For centuries before the 1900's, when people think of weaponry, they think of simple weapons like swords and bows and arrows, shields and spears, eventually nearing the 1900's, simple musket guns. If you ask about weaponry during and after the 1900's, they think bombs, machine guns, tanks. More specifically, people think of nuclear weaponry. After both world wars, military weapons were upgraded for more damage by a large margin. I found this really interesting and wanted to know more about how much of a difference did weaponry change did they affect countries around the world. I already knew how one of the major evolutions in military weaponry was the Atomic bombs that were dropped in the Japanese cities Hiroshima and Nagasaki. This was the biggest and most popular difference in weaponry that happened in the 1900's. After doing more research into it, I found that it had the most impact on the world than any other singular weapon used once. I ended up researching: What were the affects of the Atomic bomb dropping in WW2? After looking through some primary sources, I basically found the answer to my research question.
After I posted my research question on the I-Search Paper Plan Padlet, I got a response from Professor Klann. She commented a very useful site where I managed to find both my primary sources. When I searched the website, there weren't many primary sources onWW2, but the two that I came across were very useful. The first primary source I chose was the first came up on a plane log of the "Enola Gay", the plane that piloted the Hiroshima bomb. . It took off from an island on the Northern Mariana Islands called Tinian in the Philippine Sea. It shoed the major time points of where the plane was and what it was doing. It dropped the bomb on 9:15 in Mishima, Hiroshima (the targeted area). By 10:52, the pilot could not see the mushroom cloud, "368 miles from Hiroshima, mushroom cloud no longer visible" (Hiroshima Log of the Enola Gay, https://www.atomicheritage.org/key-documents/hiroshima-log-enola-gay). It took precisely an hour and 37 minutes just for the pilot to not see the cloud, 368 miles away from the target. This showed me how relatively big the bomb was, and how devastating it would be.

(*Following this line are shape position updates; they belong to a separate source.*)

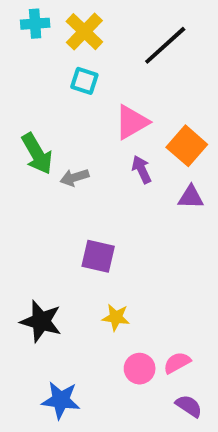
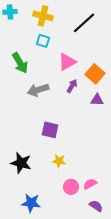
cyan cross: (35, 24) -> (10, 12), moved
yellow cross: (84, 32) -> (43, 16), turned -30
green arrow: (37, 154) -> (20, 63), moved
purple arrow: (142, 170) -> (72, 86), turned 56
gray arrow: (75, 177) -> (38, 90), size x1.5

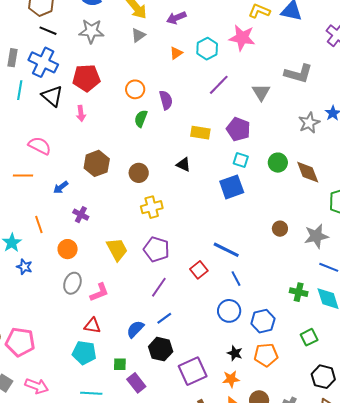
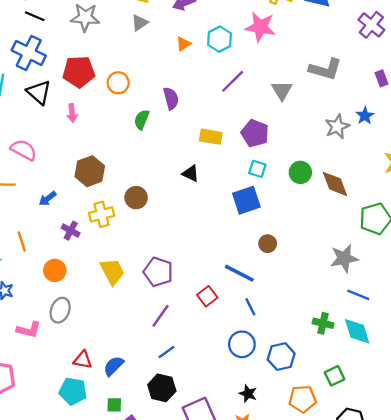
orange circle: (135, 89) -> (118, 83), moved
brown circle: (139, 173) -> (136, 198), moved
yellow cross: (152, 207) -> (102, 214), moved
brown circle: (280, 229) -> (268, 244), moved
pink L-shape: (99, 292) -> (29, 330), moved, turned 35
blue semicircle: (135, 329) -> (114, 366), moved
orange pentagon: (266, 355) -> (303, 399), moved

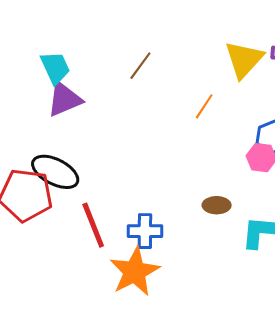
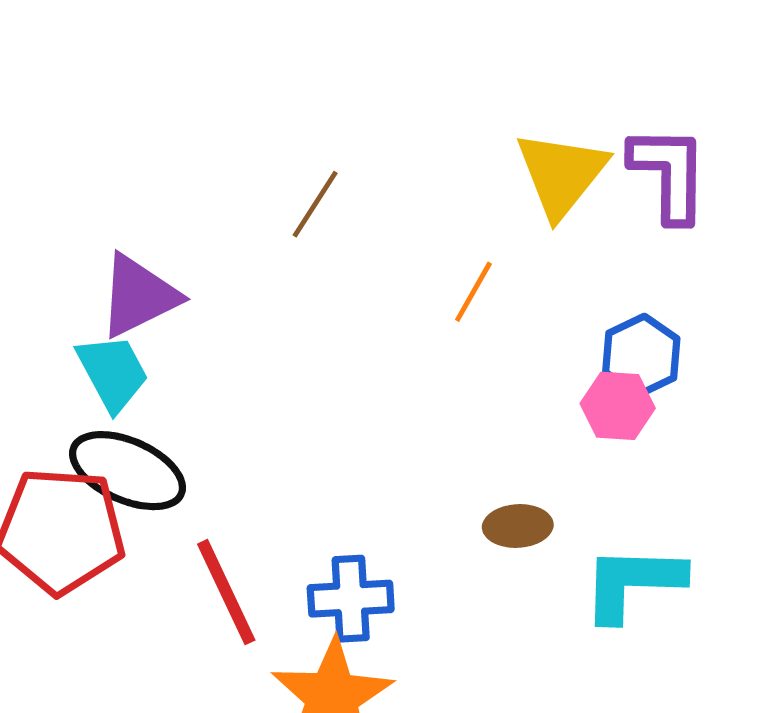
cyan trapezoid: (55, 68) -> (113, 373), moved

The second primary source that I found was a declaration of surrender on a Japanese public broadcast to its citizens. As I read through it, I thought it was a basic surrender statement. However, in the middle of the statement, they talked about why they were surrendering. A quote from the broadcast shows this, "Moreover, the enemy has begun to employ a new and most cruel bomb, the power of which to damage is indeed incalculable, taking the toll of many innocent lives. Should we continue to fight, it would not only result in an ultimate collapse and obliteration of the Japanese nation, but also it would lead to the total extinction of human civilization." (The Jewel Voice Broadcast, https://www.atomicheritage.org/key-documents/jewel-voice-broadcast). They talk about that the reason that they surrendered was because "the enemy has begun to employ a new and most cruel bomb" I thought that if a government was willing to say that they surrendered because they were overpowered by another country, it meant something. I would think that the whole world would know obviously why they surrendered. What caught my eye, however, was when they said, "but also it would lead to the total extinction of human civilization." Were the bombs that devastating to them it would end human civilization?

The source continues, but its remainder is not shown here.